#### [WHAT TO DO]
Every line from the start of the data through the line containing "au Madagascar, Andry Rajoelina" should be retyped exactly; the pictures should not.

Transcribed page contents:
-------------------------

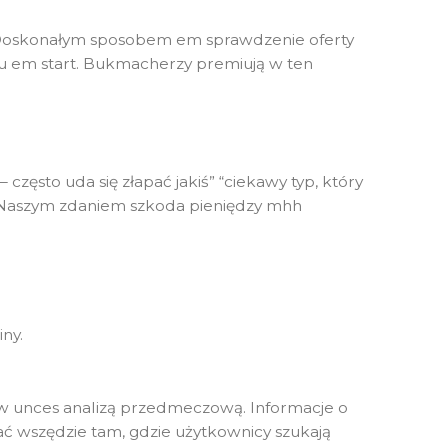
 Doskonałym sposobem em sprawdzenie oferty
 em start. Bukmacherzy premiują w ten
zęsto uda się złapać jakiś” “ciekawy typ, który
cji. Naszym zdaniem szkoda pieniędzy mhh
ny.
ów unces analizą przedmeczową. Informacje o
ać wszędzie tam, gdzie użytkownicy szukają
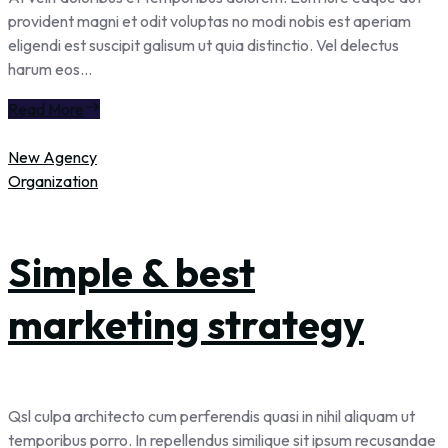
provident magni et odit voluptas no modi nobis est aperiam
eligendi est suscipit galisum ut quia distinctio. Vel delectus
harum eos...
Read More
New Agency
Organization
Simple & best
marketing strategy
Qsl culpa architecto cum perferendis quasi in nihil aliquam ut
temporibus porro. In repellendus similique sit ipsum recusandae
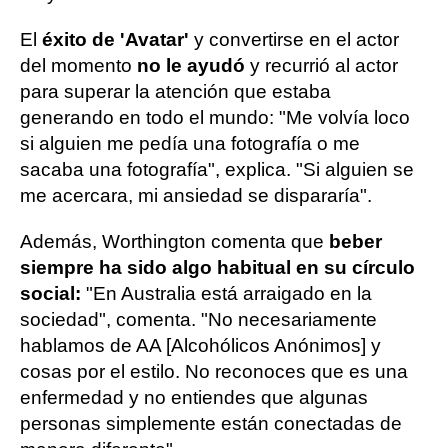
El
éxito de 'Avatar'
y convertirse en el actor
del momento
no le ayudó
y recurrió al actor
para superar la atención que estaba
generando en todo el mundo: "Me volvía loco
si alguien me pedía una fotografía o me
sacaba una fotografía", explica. "Si alguien se
me acercara, mi ansiedad se dispararía".
Además, Worthington comenta que
beber
siempre ha sido algo habitual en su círculo
social:
"En Australia está arraigado en la
sociedad", comenta. "No necesariamente
hablamos de AA [Alcohólicos Anónimos] y
cosas por el estilo. No reconoces que es una
enfermedad y no entiendes que algunas
personas simplemente están conectadas de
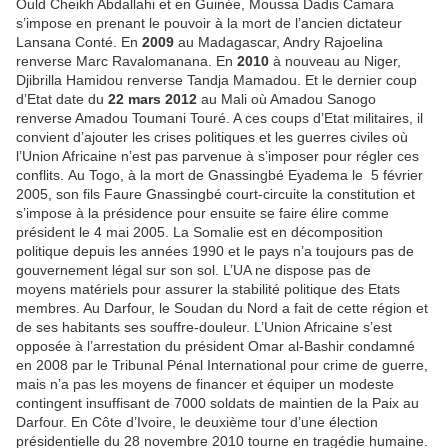
Ould Cheikh Abdallahi et en Guinée, Moussa Dadis Camara
s’impose en prenant le pouvoir à la mort de l’ancien dictateur
Lansana Conté. En
2009
au Madagascar, Andry Rajoelina
renverse Marc Ravalomanana. En
2010
à nouveau au Niger,
Djibrilla Hamidou renverse Tandja Mamadou. Et le dernier coup
d’Etat date du
22 mars
2012
au Mali où Amadou Sanogo
renverse Amadou Toumani Touré. A ces coups d’Etat militaires, il
convient d’ajouter les crises politiques et les guerres civiles où
l’Union Africaine n’est pas parvenue à s’imposer pour régler ces
conflits. Au Togo, à la mort de Gnassingbé Eyadema le 5 février
2005, son fils Faure Gnassingbé court-circuite la constitution et
s’impose à la présidence pour ensuite se faire élire comme
président le 4 mai 2005. La Somalie est en décomposition
politique depuis les années 1990 et le pays n’a toujours pas de
gouvernement légal sur son sol. L’UA ne dispose pas de
moyens matériels pour assurer la stabilité politique des Etats
membres. Au Darfour, le Soudan du Nord a fait de cette région et
de ses habitants ses souffre-douleur. L’Union Africaine s’est
opposée à l’arrestation du président Omar al-Bashir condamné
en 2008 par le Tribunal Pénal International pour crime de guerre,
mais n’a pas les moyens de financer et équiper un modeste
contingent insuffisant de 7000 soldats de maintien de la Paix au
Darfour. En Côte d’Ivoire, le deuxième tour d’une élection
présidentielle du 28 novembre 2010 tourne en tragédie humaine.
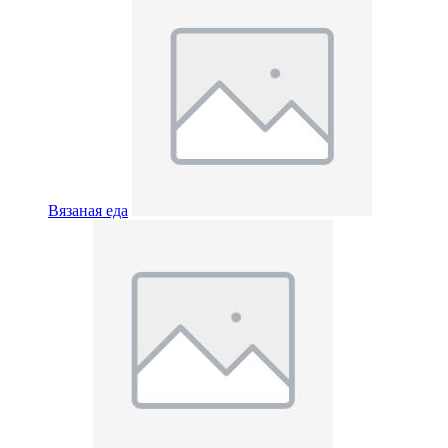
Вязаная еда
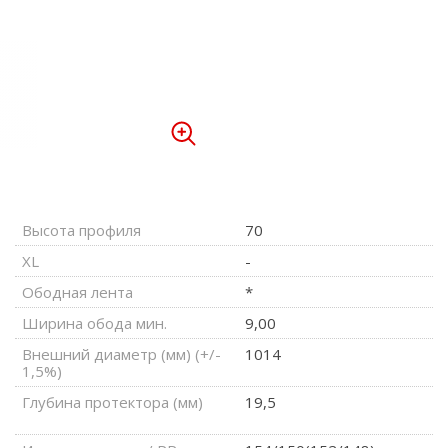
Высота профиля
70
XL
-
Ободная лента
*
Ширина обода мин.
9,00
Внешний диаметр (мм) (+/-
1014
1,5%)
Глубина протектора (мм)
19,5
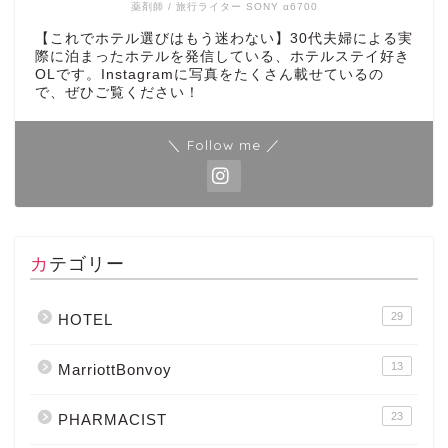
薬剤師 / 旅行ライター SONY α6700
【これでホテル選びはもう迷わない】30代夫婦による実
際に泊まったホテルを発信している、ホテルステイ好き
OLです。Instagramに写真をたくさん載せているの
で、ぜひご覧ください！
＼ Follow me ／
カテゴリー
29
HOTEL
13
MarriottBonvoy
23
PHARMACIST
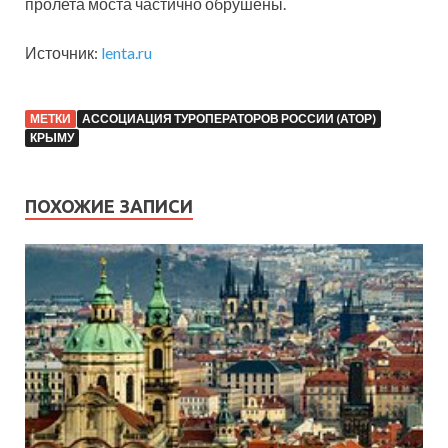
пролета моста частично обрушены.
Источник:
lenta.ru
МЕТКИ
АССОЦИАЦИЯ ТУРОПЕРАТОРОВ РОССИИ (АТОР)
КРЫМУ
ПОХОЖИЕ ЗАПИСИ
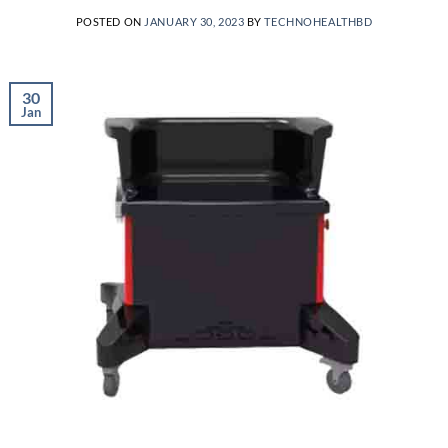
POSTED ON
JANUARY 30, 2023
BY
TECHNOHEALTHBD
30
Jan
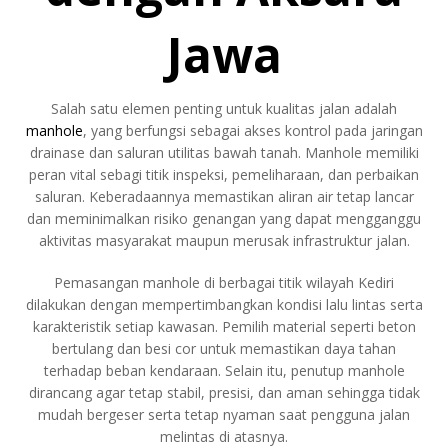
Jawa
Salah satu elemen penting untuk kualitas jalan adalah
manhole
, yang berfungsi sebagai akses kontrol pada jaringan
drainase dan saluran utilitas bawah tanah. Manhole memiliki
peran vital sebagi titik inspeksi, pemeliharaan, dan perbaikan
saluran. Keberadaannya memastikan aliran air tetap lancar
dan meminimalkan risiko genangan yang dapat mengganggu
aktivitas masyarakat maupun merusak infrastruktur jalan.
Pemasangan manhole di berbagai titik wilayah Kediri
dilakukan dengan mempertimbangkan kondisi lalu lintas serta
karakteristik setiap kawasan. Pemilih material seperti beton
bertulang dan besi cor untuk memastikan daya tahan
terhadap beban kendaraan. Selain itu, penutup manhole
dirancang agar tetap stabil, presisi, dan aman sehingga tidak
mudah bergeser serta tetap nyaman saat pengguna jalan
melintas di atasnya.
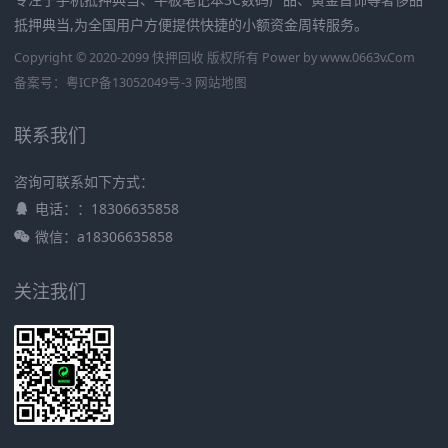
抵押典当,为全国用户方便提供快捷的小额资金周转服务。
Copyright © 2020-2099 快押回收 版权所有 Power by
www.0663v.Com
备案号：
粤ICP备13052049号-3
网站地图
联系我们
咨询可联系如下方式：
电话：：18306635858
微信：a18306635858
关注我们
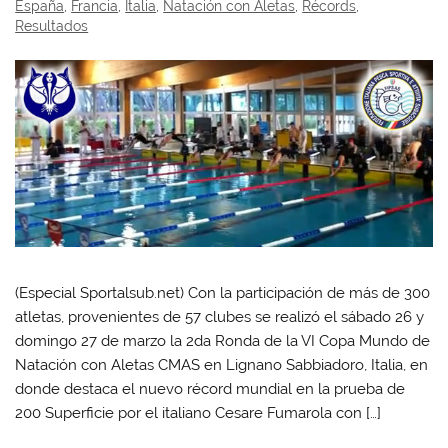
España
,
Francia
,
Italia
,
Natación con Aletas
,
Récords
,
Resultados
(Especial Sportalsub.net) Con la participación de más de 300
atletas, provenientes de 57 clubes se realizó el sábado 26 y
domingo 27 de marzo la 2da Ronda de la VI Copa Mundo de
Natación con Aletas CMAS en Lignano Sabbiadoro, Italia, en
donde destaca el nuevo récord mundial en la prueba de
200 Superficie por el italiano Cesare Fumarola con […]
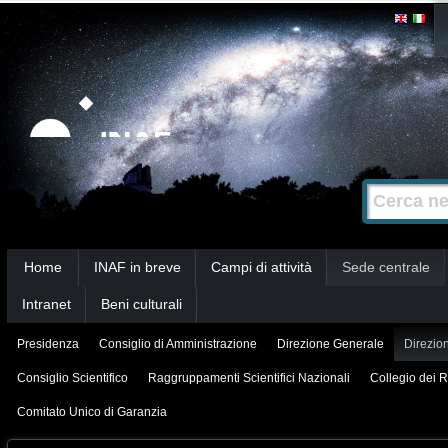
Salta
Strumenti
personali
ai
contenuti.
|
Salta
alla
Cerca nel s
Ricerca
navigazione
avanzata…
Sezioni
Home
INAF in breve
Campi di attività
Sede centrale
Intranet
Beni culturali
Presidenza
Consiglio di Amministrazione
Direzione Generale
Direzion
Consiglio Scientifico
Raggruppamenti Scientifici Nazionali
Collegio dei R
Comitato Unico di Garanzia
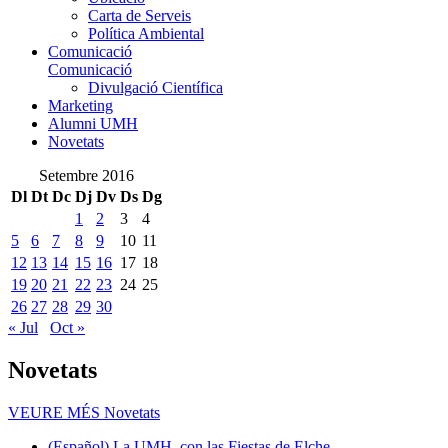
Carta de Serveis
Política Ambiental
Comunicació
Comunicació
Divulgació Científica
Marketing
Alumni UMH
Novetats
Setembre 2016
Dl
Dt
Dc
Dj
Dv
Ds
Dg
1
2
3
4
5
6
7
8
9
10
11
12
13
14
15
16
17
18
19
20
21
22
23
24
25
26
27
28
29
30
« Jul
Oct »
Novetats
VEURE MÉS
Novetats
(Español) La UMH, con las Fiestas de Elche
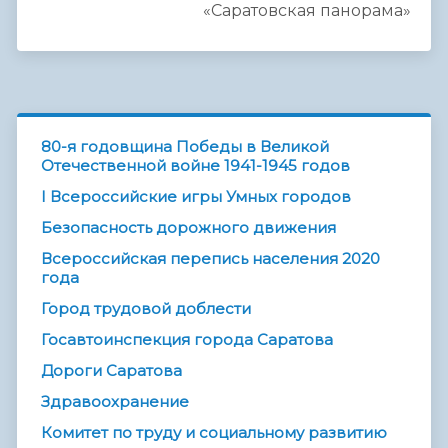
«Саратовская панорама»
80-я годовщина Победы в Великой
Отечественной войне 1941-1945 годов
I Всероссийские игры Умных городов
Безопасность дорожного движения
Всероссийская перепись населения 2020
года
Город трудовой доблести
Госавтоинспекция города Саратова
Дороги Саратова
Здравоохранение
Комитет по труду и социальному развитию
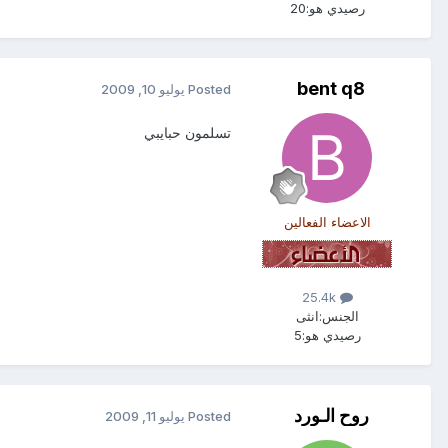
رصيدي هو:
20
bent q8
Posted
يوليو 10, 2009
تسلمون حبايبي
الاعضاء الفعالين
25.4k
الجنس:
انثى
رصيدي هو:
5
روح الـورد
Posted
يوليو 11, 2009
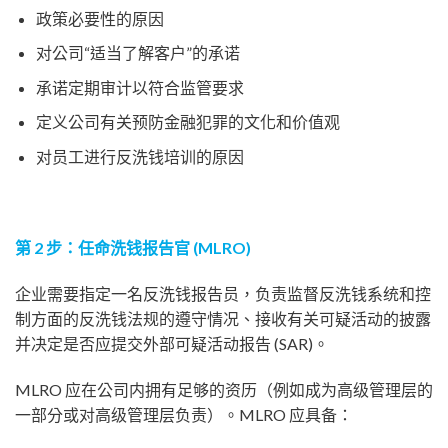
政策必要性的原因
对公司“适当了解客户”的承诺
承诺定期审计以符合监管要求
定义公司有关预防金融犯罪的文化和价值观
对员工进行反洗钱培训的原因
第 2 步：任命洗钱报告官 (MLRO)
企业需要指定一名反洗钱报告员，负责监督反洗钱系统和控
制方面的反洗钱法规的遵守情况、接收有关可疑活动的披露
并决定是否应提交外部可疑活动报告 (SAR)。
MLRO 应在公司内拥有足够的资历（例如成为高级管理层的
一部分或对高级管理层负责）。MLRO 应具备：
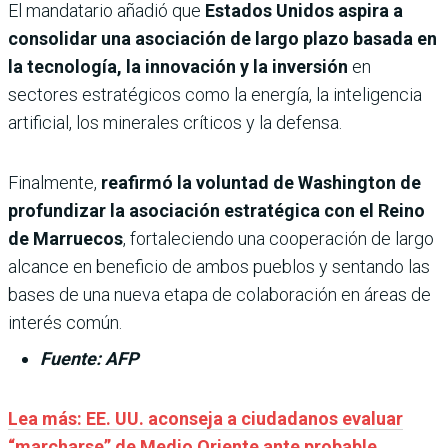
El mandatario añadió que
Estados Unidos aspira a
consolidar una asociación de largo plazo basada en
la tecnología, la innovación y la inversión
en
sectores estratégicos como la energía, la inteligencia
artificial, los minerales críticos y la defensa.
Finalmente,
reafirmó la voluntad de Washington de
profundizar la asociación estratégica con el Reino
de Marruecos
, fortaleciendo una cooperación de largo
alcance en beneficio de ambos pueblos y sentando las
bases de una nueva etapa de colaboración en áreas de
interés común.
Fuente: AFP
Lea más: EE. UU. aconseja a ciudadanos evaluar
“marcharse” de Medio Oriente ante probable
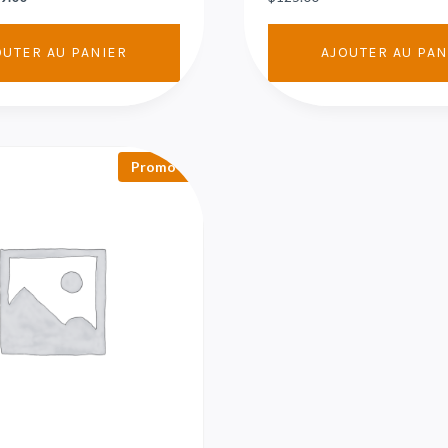
OUTER AU PANIER
AJOUTER AU PAN
Promo !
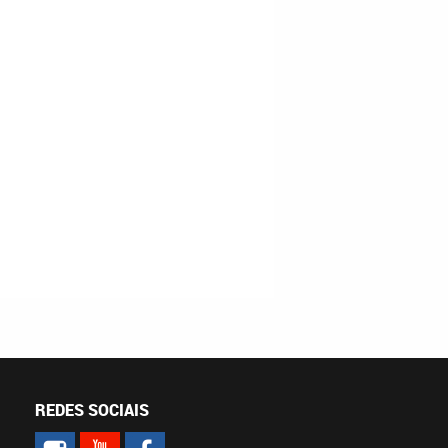
REDES SOCIAIS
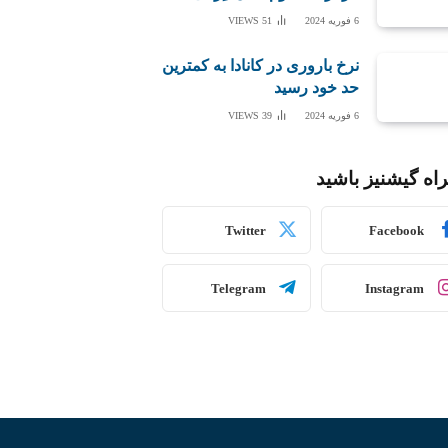
6 فوریه 2024
51
VIEWS
نرخ باروری در کانادا به کمترین
حد خود رسید
6 فوریه 2024
39
VIEWS
اه گیشنیز باشید
Twitter
Facebook
Telegram
Instagram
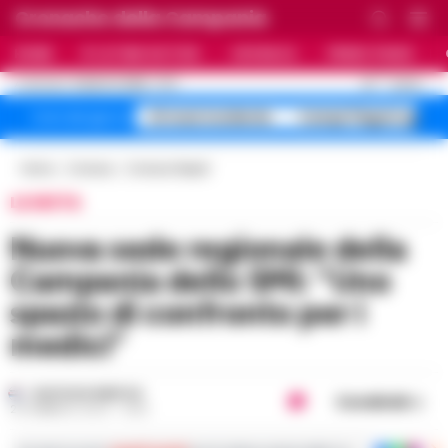
Cronache della Campania
HOME
ULTIME NOTIZIE
CRONACA
PRIMO PIANO
C
33
NAPOLI
8 AGOSTO 2026 - 17:17
AGGIORNAMENTO :
A1 maxi incidente
Campi Flegrei sgomb
Temi del giorno
Home
Cronaca
Cronaca Napoli
LA NOTA
Nuova sede regionale della
Campania dello SMI: “Uno
spazio di confronto per i
medici”
GUSTAVO GENTILE
Condividi
24 FEBBRAIO 2024 - 14:30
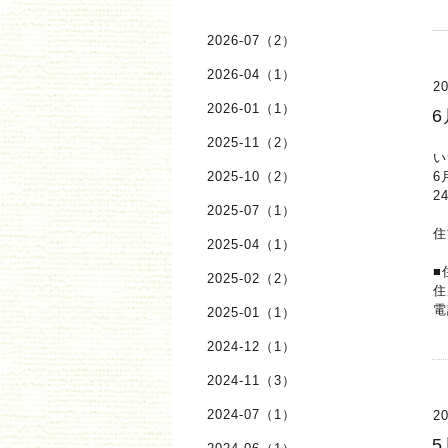
2026-07（2）
2026-04（1）
20
2026-01（1）
2025-11（2）
い
2025-10（2）
6
2
2025-07（1）
住
2025-04（1）
■
2025-02（2）
住
電
2025-01（1）
2024-12（1）
2024-11（3）
2024-07（1）
20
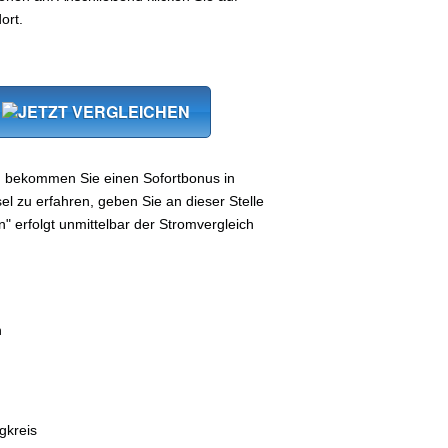
ort.
n, bekommen Sie einen Sofortbonus in
 zu erfahren, geben Sie an dieser Stelle
n" erfolgt unmittelbar der Stromvergleich
n
gkreis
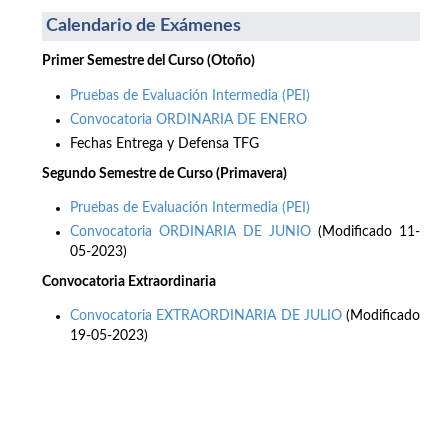
Calendario de Exámenes
Primer Semestre del Curso (Otoño)
Pruebas de Evaluación Intermedia (PEI)
Convocatoria ORDINARIA DE ENERO
Fechas Entrega y Defensa TFG
Segundo Semestre de Curso (Primavera)
Pruebas de Evaluación Intermedia (PEI)
Convocatoria ORDINARIA DE JUNIO
(Modificado 11-
05-2023)
Convocatoria Extraordinaria
Convocatoria EXTRAORDINARIA DE JULIO
(Modificado
19-05-2023)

-------------------------

#### [EXERCISE SOLUTION]
 Doskonałym sposobem em sprawdzenie oferty
 em start. Bukmacherzy premiują w ten
zęsto uda się złapać jakiś” “ciekawy typ, który
cji. Naszym zdaniem szkoda pieniędzy mhh
ny.
ów unces analizą przedmeczową. Informacje o
ać wszędzie tam, gdzie użytkownicy szukają
provident magni et odit voluptas no modi nobis est aperiam
eligendi est suscipit galisum ut quia distinctio. Vel delectus
harum eos...
Read More
New Agency
Organization
Simple & best
marketing strategy
Qsl culpa architecto cum perferendis quasi in nihil aliquam ut
temporibus porro. In repellendus similique sit ipsum recusandae
El
éxito de 'Avatar'
y convertirse en el actor
del momento
no le ayudó
y recurrió al actor
para superar la atención que estaba
generando en todo el mundo: "Me volvía loco
si alguien me pedía una fotografía o me
sacaba una fotografía", explica. "Si alguien se
me acercara, mi ansiedad se dispararía".
Además, Worthington comenta que
beber
siempre ha sido algo habitual en su círculo
social:
"En Australia está arraigado en la
sociedad", comenta. "No necesariamente
hablamos de AA [Alcohólicos Anónimos] y
cosas por el estilo. No reconoces que es una
enfermedad y no entiendes que algunas
personas simplemente están conectadas de
Ould Cheikh Abdallahi et en Guinée, Moussa Dadis Camara
s’impose en prenant le pouvoir à la mort de l’ancien dictateur
Lansana Conté. En
2009
au Madagascar, Andry Rajoelina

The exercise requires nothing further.